But I know that in reality, I am not abusive.
I think maybe you jumped the gun on ‘owning’ your abusive behaviours.
If a couple starts starts couples therapy, and one of them kicks things off by saying “I’m emotionally abusive”? It makes sense to me that the T is going to give that a lot of weight, and take things in a particular direction based on that statement.
You’re at couples therapy
because there’s a problem, and straight off the bat T gets told there’s emotional abuse going on. It would be massively negligent of her to brush that statement off. The day you’re being abused and someone finds out? You
need that person to listen, believe it, and act. A person being abused can’t afford for the T to simply sit around and get some context, yeah?

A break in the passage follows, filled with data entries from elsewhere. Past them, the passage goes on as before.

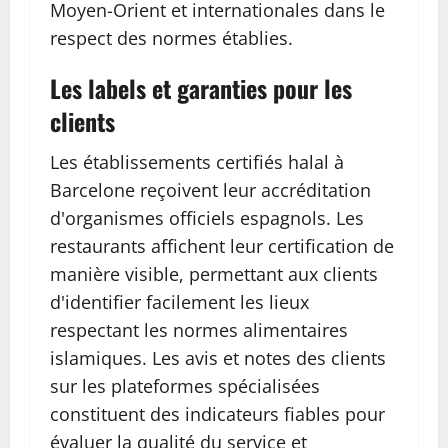
Moyen-Orient et internationales dans le
respect des normes établies.
Les labels et garanties pour les
clients
Les établissements certifiés halal à
Barcelone reçoivent leur accréditation
d'organismes officiels espagnols. Les
restaurants affichent leur certification de
manière visible, permettant aux clients
d'identifier facilement les lieux
respectant les normes alimentaires
islamiques. Les avis et notes des clients
sur les plateformes spécialisées
constituent des indicateurs fiables pour
évaluer la qualité du service et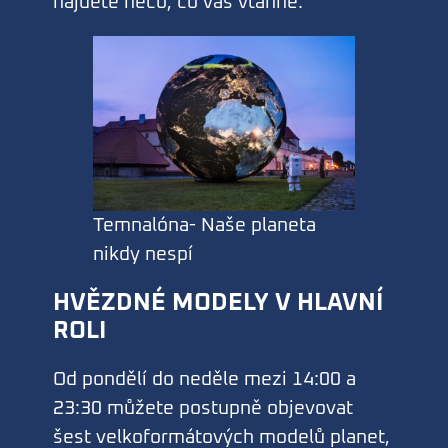
najdete něco, co vás vtáhne.
Temnalóna- Naše planeta
nikdy nespí
HVĚZDNÉ MODELY V HLAVNÍ
ROLI
Od pondělí do neděle mezi 14:00 a
23:30 můžete postupně objevovat
šest velkoformátových modelů planet,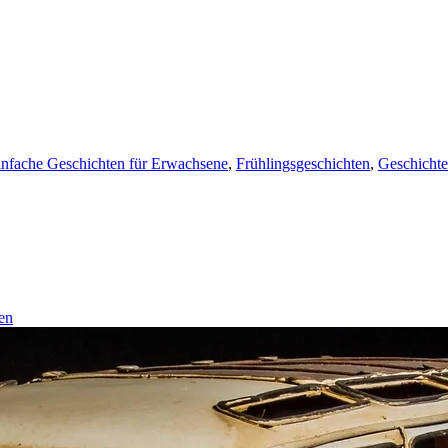
infache Geschichten für Erwachsene
,
Frühlingsgeschichten
,
Geschichte
en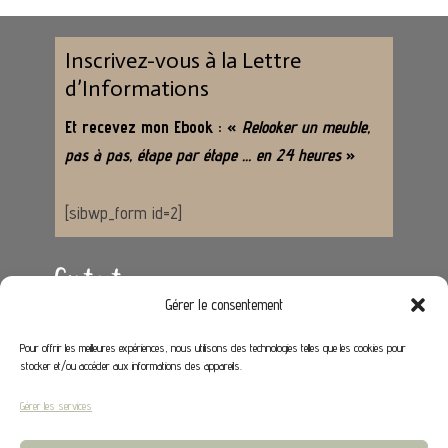
Inscrivez-vous à la Lettre
d’Informations
Et recevez mon Ebook : «
Relooker un meuble,
pas à pas, étape par étape … en 24 heures
»
[sibwp_form id=2]
Contact
Gérer le consentement
Adresse :
62650 Hénoville
Pour offrir les meilleures expériences, nous utilisons des technologies telles que les cookies pour
stocker et/ou accéder aux informations des appareils.
Email :
contact@stephaniedeco.fr
Gérer les services
Liens utiles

Think of it if it was a different couple, and one of them really is
genuinely emotionally abusive, and tells the T that on day 1. But then retreats from the statement, doesn’t say it again, for whatever reason. If that person really is abusing their partner? That may be the
only disclosure of that abuse that ever happens - too often no one says anything. Abuse goes on in silence, and the victim never gets help.
So your T has taken that comment at face value, and taken it seriously. That, to me? Is a good thing. That’s the sign of a T who is paying attention, and not willing to let abuse slide when it’s come to her attention.
But if she’s paying attention, it also means when you and hubby explain the context of that statement to her, and she gets a clearer picture of the extra issues you’re dealing with? You have good odds she’s going to listen, and take you seriously.
This is a good thing. Confronting? Sure. But a T that takes a disclosure of abuse seriously is doing a
good job, not a
bad job. Good thing.
Keep communicating with this T. See how things go. Her taking you at your word is a good quality in a T. But having told her you’re abusive? She wouldn’t be doing her job if she didn’t make
absolutely sure with hubby that emotional abuse isn’t actually a problem.